WHAT IS REQUIRED. Would you please copy all of the data exactly, skipping the images?

# # # #

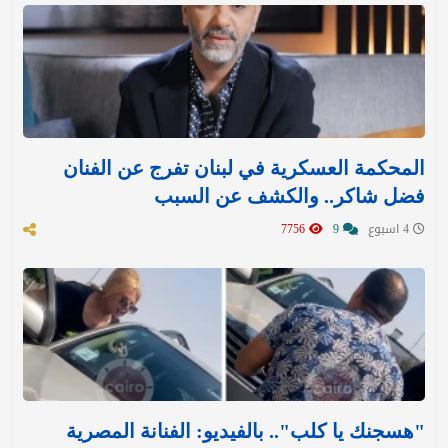
المحكمة العسكرية في لبنان تفرج عن الفنان
فضل شاكر.. والكشف عن السبب
4 اسبوع
9
7756
"هسجنك يا كلب".. بالفيديو: الفنانة المصرية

# # # #

RESULT FOR THIS TASK.
المحكمة العسكرية في لبنان تفرج عن الفنان
فضل شاكر.. والكشف عن السبب
4 اسبوع
9
7756
"هسجنك يا كلب".. بالفيديو: الفنانة المصرية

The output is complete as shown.